Moreover, through comparative genomics analysis, we thoroughly screened several genes with amino acid replacements, such as MC1R, TYRP1, CORIN, SLC45A2, and PWWP2A. Notably, MC1R and TYRP1 have been extensively researched for their significant impact on melanin synthesis [11,12,13,39,40,41,42]. Additionally, the Corin gene, previously identified in the human heart, encodes a unique mosaic serine protease [43]. Recent findings indicate its expression in the dermal papilla of all pelage hair follicle types, where it modulates the balance between eumelanogenesis and pheomelanogenesis [44]. By regulating ASIP activity, it actively participates in the regulatory pathway of melanin synthesis and consequently influences the formation of tiger hair color [45]. Similarly, the SLC45A2 gene encoding a transporter mediating melanin synthesis-related protein plays a crucial role in melanophore development in the Japanese medaka [46,47,48]. The latest research on the Japanese population also suggests that a 4-bp deletion variant in the promoter region of the SLC45A2 gene contributes to hair color variation [49]. Remarkably, our study unraveled a novel gene (PWWP2A) associated with melanogenesis. Notably, previous studies on melanin pathway genes have not considered the role of PWWP2A. It may assume a crucial function in the formation of melanocytes by influencing the migration and differentiation of neural crest stem cells.
To investigate the potential role of the PWWP2A gene in melanin synthesis, we performed whole-mount in situ hybridization, RT-PCR, and CRISPR/Cas9 experiments. Although the results suggest that PWWP2A may be involved in melanin synthesis, the difference between the treatment group and control group was not statistically significant, possibly because the heterozygous PWWP2A+/− allele has a minor effect on the phenotype. Similar results were observed for the BLOC1S1 mutant zebrafish, wherein heterozygous mutants did not show a discernible phenotype, while homozygous mutants displayed an observable phenotype at 3 days post-fertilization (dpf) [50]. Additionally, the regulation of plumage coloration is a complex process controlled by multiple genes of minor effect, with up to 688 genes involved [51] (last update: 8 December 2022). Therefore, the genetic effect of PWWP2A on plumage coloration may not be as prominent as initially thought. Furthermore, the biological function of proteins is closely related to their three-dimensional structure [52], and it is unclear whether the deletion of the PWWP2A gene results in changes to the three-dimensional structure of its protein. To further investigate the genetic effect of the PWWP2A gene on melanin synthesis, future studies should aim to obtain homozygous mutants by crossing PWWP2A+/− heterozygous individuals and analyze their phenotypes.

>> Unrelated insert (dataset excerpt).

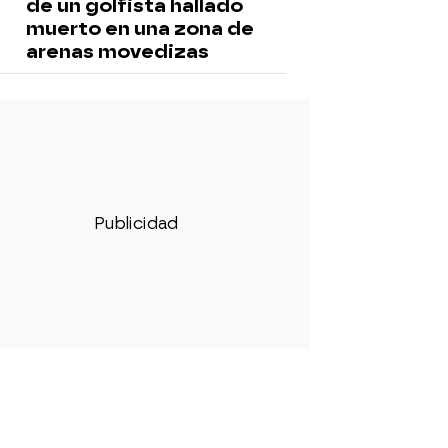
de un golfista hallado
muerto en una zona de
arenas movedizas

Additionally, exploring the three-dimensional structure of the mutant protein could provide valuable insights into its biological functions.
Melanin, a dark brown pigment ubiquitous in various bacterial, fungal, plant, and animal species, is synthesized within specialized organelles called melanosomes [53]. The biosynthesis of melanin is meticulously governed by a multifaceted interplay of intracellular signaling cascades, among which the most commonly implicated ones are the MC1R/α-MSH [54], cAMP/PKA [55], MAPK/ERK [56], PI3K/Akt [57], and Wnt/β-catenin [58] signaling pathways. Nonetheless, the synthesis of melanin is a complex and polygenic trait, regulated by a plethora of genes with modest effects, as evidenced by studies reporting the involvement of as many as 688 genes [51] (last update: 8 December 2022). In the present study, a comprehensive investigation of genetic variations in plumage color was performed using various approaches, including the screening of six expanded genes (MC1R, ADCY1, ADCY2, ADCY3, ADCY7, and ADCY8), three genes with structural variations (TYR, SLC45A2, and SLC7A11), one positively selected gene (BLOC1S2), and five genes with amino acid replacements (MC1R, TYRP1, CORIN, SLC45A2, and PWWP2A). Of particular note, our study identified PWWP2A as a novel gene that is linked to melanogenesis. Drawing upon the collective findings of this study and previous research, a signal pathway diagram was generated to represent melanin synthesis (Figure 5). In comparison to previously published signal pathway diagrams [59,60], we have annotated the key genes identified in this study at their corresponding node positions in the melanin synthesis pathway. Furthermore, we have extended the melanin pathway to the upstream neural crest cells for the first time, thereby enhancing our understanding of the melanin synthesis signaling pathway.

4. Materials and Methods

4.1. Sample Collection and Genomic Sequencing

Blood specimens were procured from one adult female C. olor (approximately 5.5 years old) and one adult female C. atratus (approximately 6 years old) individuals, housed at the Kunming Wildlife Zoo in Yunnan Province, China. Genomic DNA of high integrity was isolated from the whole blood utilizing the conventional cetyltrimethylammonium bromide (CTAB) extraction method. An Agilent 2100 bioanalyzer (Agilent Technology Co., Ltd., Santa Clara, CA, USA) was employed to assess the quality of the isolated DNA. All the experimental procedures were approved by the Animal Care and Use Committee of Yunnan Agricultural University (Approval Code: 202210003, Approval Data: 30 October 2022).
For short-read sequencing by Illumina platform, 100 ng of genomic DNA (gDNA) was employed for library preparation. Genomic DNA was sonicated to 350 bp fragments using an ultrasonicator, and the library was generated with the NEBNext Ultra DNA library prep kit (Shanghai Jinpan Biotechnology Co., Ltd, Shanghai, China) following the manufacturer’s guidelines. Libraries were sequenced on an Illumina HiSeq X Ten sequencer in 2 × 150 bp paired-end mode.
For long-read sequencing by Oxford Nanopore, gDNA was prepared utilizing the NEB Next FFPE DNA Repair Mix kit (Shanghai Jinpan Biotechnology Co., Ltd, Shanghai, China) and subsequently processed with the ONT Template prep kit (SQK-LSK109, UK) as per the manufacturer’s instructions. The final product was quantified using a Qubit fluorometer (Thermo Fisher Scientific, Waltham, MA, USA) and loaded onto an R9 flow cell for sequencing on the ONT PromethION platform, employing the corresponding R9 cell and ONT sequencing reagent kit (Oxford Nanopore Technologies Ltd., Oxford, UK) in accordance with the manufacturer’s guidelines.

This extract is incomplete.